How to make your asymmetric multiprocessor design OS and CPU independent

How to make your asymmetric multiprocessor design OS and CPU independent
By Francis St. Amant , Embedded.com
45: 22 2005 (12:42 PM)
URL: http://www.embedded.com/showArticle.jhtml?articleID=175007215

Even as semiconductor companies tend toward multiprocessing solutions in many network, embedded consumer and mobile designs, the RTOSes and development tools are still rushing to catch up with the shift.

Most multiprocessing-capable operating systems support one type of processor at a time and are often limited to symmetric multiprocessing (SMP). While SMP provides a relatively straightforward path from single processing, it can only be used for homogeneous configurations with shared resources.

But most embedded applications are at least partially asymmetric in nature. And asymmetric multiprocessor (AMP) systems require multiple instantiations of the same or different operating systems running on different cores.

In a system with different OSes or a heterogeneous multicore system, implementing a common middleware structure to manage communications between the processors comes down to bridging between the different OSes and/or processor types.

Many of the first generation multiprocessor designs currently in consumer embedded systems, fortunately, are not complicated and it has been possible to incorporate simple, often hand-coded, communications mechanisms to synchronize operation. But such designs will not scale well and are not portable to the next generation of three, four, six and eight core configurations that are emerging.

What is needed is a way to organize all the system software modules necessary for inter-core communications into a framework transparent to the operating system or platform (hardware and logical).

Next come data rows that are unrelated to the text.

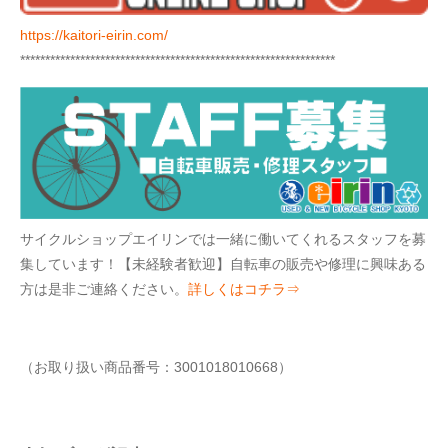
https://kaitori-eirin.com/
***************************************************************
サイクルショップエイリンでは一緒に働いてくれるスタッフを募
集しています！【未経験者歓迎】自転車の販売や修理に興味ある
方は是非ご連絡ください。
詳しくはコチラ⇒
（お取り扱い商品番号：3001018010668）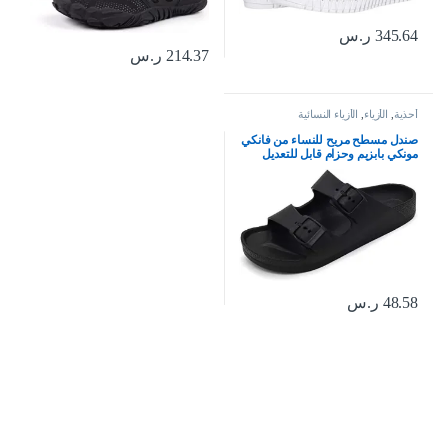
345.64
ر.س
214.37
ر.س
أحذية
,
الأزياء
,
الأزياء النسائية
صندل مسطح مريح للنساء من فانكي
مونكي بابزيم وحزام قابل للتعديل
مصنع من متدة ايفا
48.58
ر.س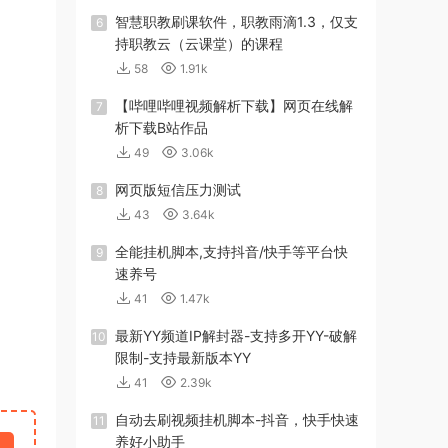
智慧职教刷课软件，职教雨滴1.3，仅支
6
持职教云（云课堂）的课程
58
1.91k
【哔哩哔哩视频解析下载】网页在线解
7
析下载B站作品
49
3.06k
网页版短信压力测试
8
43
3.64k
全能挂机脚本,支持抖音/快手等平台快
9
速养号
41
1.47k
最新YY频道IP解封器-支持多开YY-破解
10
限制-支持最新版本YY
41
2.39k
自动去刷视频挂机脚本-抖音，快手快速
11
养好小助手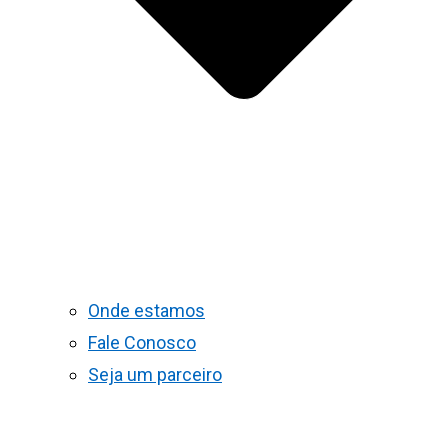
Onde estamos
Fale Conosco
Seja um parceiro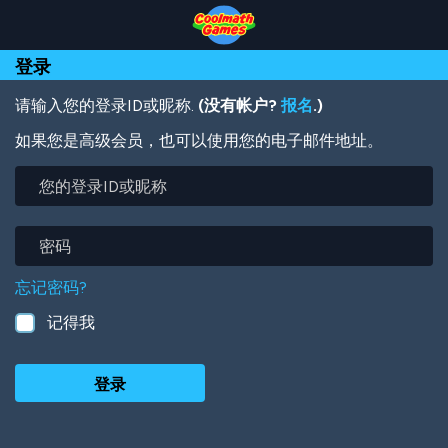
Skip
Skip
Skip
Skip
跳
to
to
to
to
转
Top
Navigation
Main
Footer
到
登录
of
Content
主
Page
要
内
请输入您的登录ID或昵称.
(没有帐户?
报名
.)
容
如果您是高级会员，也可以使用您的电子邮件地址。
您
的
登
录
密
ID
码
或
忘记密码?
昵
称
记得我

Achieving multicore communications transparency
Communications transparency provided at the application level, however, through the use of an InterProcessor Communications Framework (IPCF) using messages to shield the application from the hardware, will allow a systems designer to bridge different processor types running different OSes as well as support multiple APIs, using plug ins to adapt to different development environments.

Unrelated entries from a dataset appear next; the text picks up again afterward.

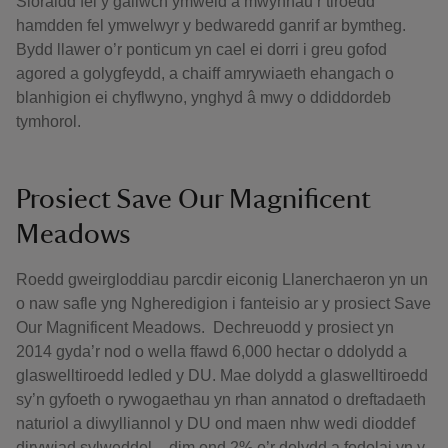
Sioraidd fel y gallwch ymweld a mwynhau’r tiroedd
hamdden fel ymwelwyr y bedwaredd ganrif ar bymtheg.
Bydd llawer o’r ponticum yn cael ei dorri i greu gofod
agored a golygfeydd, a chaiff amrywiaeth ehangach o
blanhigion ei chyflwyno, ynghyd â mwy o ddiddordeb
tymhorol.
Prosiect Save Our Magnificent
Meadows
Roedd gweirgloddiau parcdir eiconig Llanerchaeron yn un
o naw safle yng Ngheredigion i fanteisio ar y prosiect Save
Our Magnificent Meadows. Dechreuodd y prosiect yn
2014 gyda’r nod o wella ffawd 6,000 hectar o ddolydd a
glaswelltiroedd ledled y DU. Mae dolydd a glaswelltiroedd
sy’n gyfoeth o rywogaethau yn rhan annatod o dreftadaeth
naturiol a diwylliannol y DU ond maen nhw wedi dioddef
dirywiad sylweddol – dim ond 2% o’r dolydd a fodolai yn y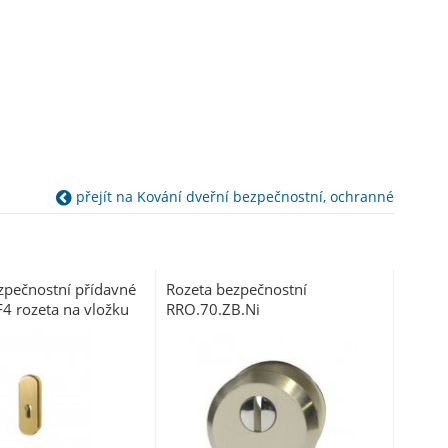
přejít na Kování dveřní bezpečnostní, ochranné
zpečnostní přídavné
Rozeta bezpečnostní
4 rozeta na vložku
RRO.70.ZB.Ni
tí bronzový elox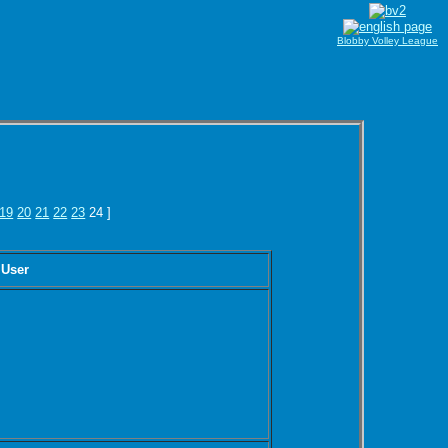
Blobby Volley League
19
20
21
22
23
24 ]
 User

Incorporating an object-oriented architecture and written in ANCI C, the IPCF uses multilevel model similar to the OSI networking system. This has the advantage that any of the layers can be modified without effect on the other layers. It is also processor and interconnect independent and OS transparent, allowing it to be ported to a wide range of OSes. It is also flexible and extensible enough to adapted to varying multiprocessor design requirements.

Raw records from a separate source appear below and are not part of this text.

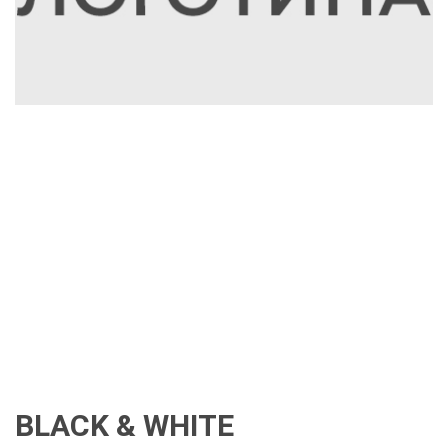
BLACK & WHITE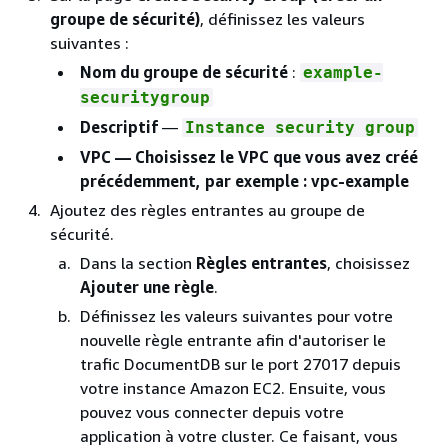
groupe de sécurité)
, définissez les valeurs
suivantes :
Nom du groupe de sécurité
:
example-
securitygroup
Descriptif
—
Instance security group
VPC
— Choisissez le VPC que vous avez créé
précédemment, par exemple : vpc-example
Ajoutez des règles entrantes au groupe de
sécurité.
Dans la section
Règles entrantes
, choisissez
Ajouter une règle
.
Définissez les valeurs suivantes pour votre
nouvelle règle entrante afin d'autoriser le
trafic DocumentDB sur le port 27017 depuis
votre instance Amazon EC2. Ensuite, vous
pouvez vous connecter depuis votre
application à votre cluster. Ce faisant, vous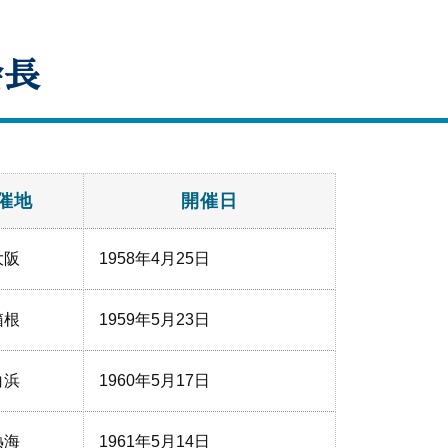
会長
催地
開催日
大阪
1958年4月25日
箱根
1959年5月23日
白浜
1960年5月17日
熱海
1961年5月14日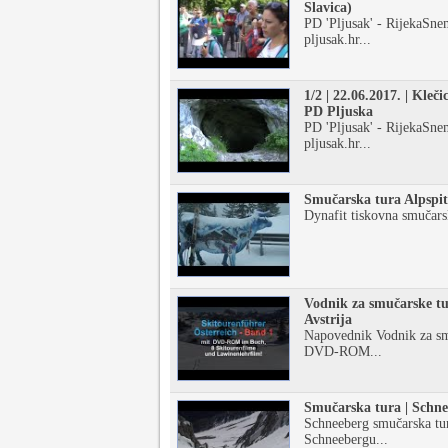
Slavica)
PD 'Pljusak' - RijekaSn
pljusak.hr...
1/2 | 22.06.2017. | Kleči
PD Pljuska
PD 'Pljusak' - RijekaSn
pljusak.hr...
Smučarska tura Alpspit
Dynafit tiskovna smučarsk
Vodnik za smučarske tu
Avstrija
Napovednik Vodnik za smu
DVD-ROM...
Smučarska tura | Schne
Schneeberg smučarska tur
Schneebergu...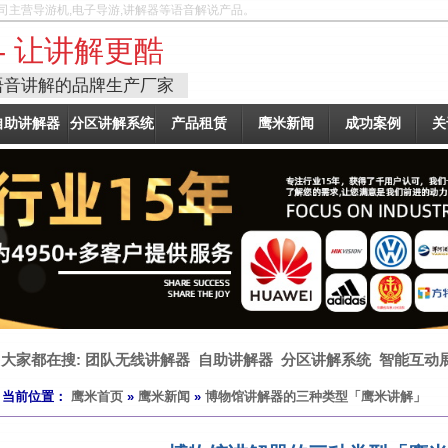
司主营导游机,电子导游,讲解器等语音解说产品。
- 让讲解更酷
语音讲解的品牌生产厂家
自助讲解器
分区讲解系统
产品租赁
鹰米新闻
成功案例
关
大家都在搜:
团队无线讲解器
自助讲解器
分区讲解系统
智能互动
当前位置：
鹰米首页
»
鹰米新闻
»
博物馆讲解器的三种类型「鹰米讲解」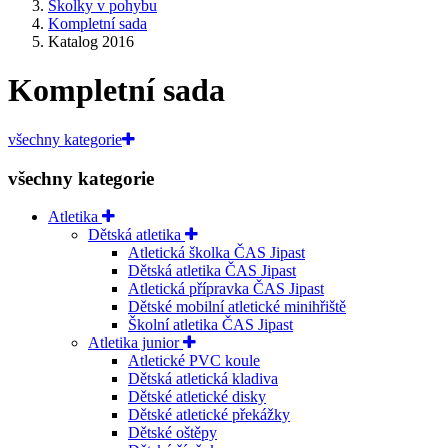
Školky v pohybu
Kompletní sada
Katalog 2016
Kompletní sada
všechny kategorie
všechny kategorie
Atletika
Dětská atletika
Atletická školka ČAS Jipast
Dětská atletika ČAS Jipast
Atletická přípravka ČAS Jipast
Dětské mobilní atletické minihřiště
Školní atletika ČAS Jipast
Atletika junior
Atletické PVC koule
Dětská atletická kladiva
Dětské atletické disky
Dětské atletické překážky
Dětské oštěpy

As shown below, the interprocessor communications framework allows the use of a traditional Socket-like API to provide a familiar and easy to use interface for the application programmer. The code shown is an excerpt from a demo program illustrating 8 balls/processes interacting through the framework.

Within the framework, an application runs at the top level (see Figure 1 below) with service plug-ins handling the interface between the application and the core of the IPCF. A set of API calls, or other service functionality can be implemented in these service plug-ins to provide the application with access to the multi-processor features. The core of the IPCF consists of repositories, dispatchers and driver managers. At the bottom are the low level drivers that interface with the hardware.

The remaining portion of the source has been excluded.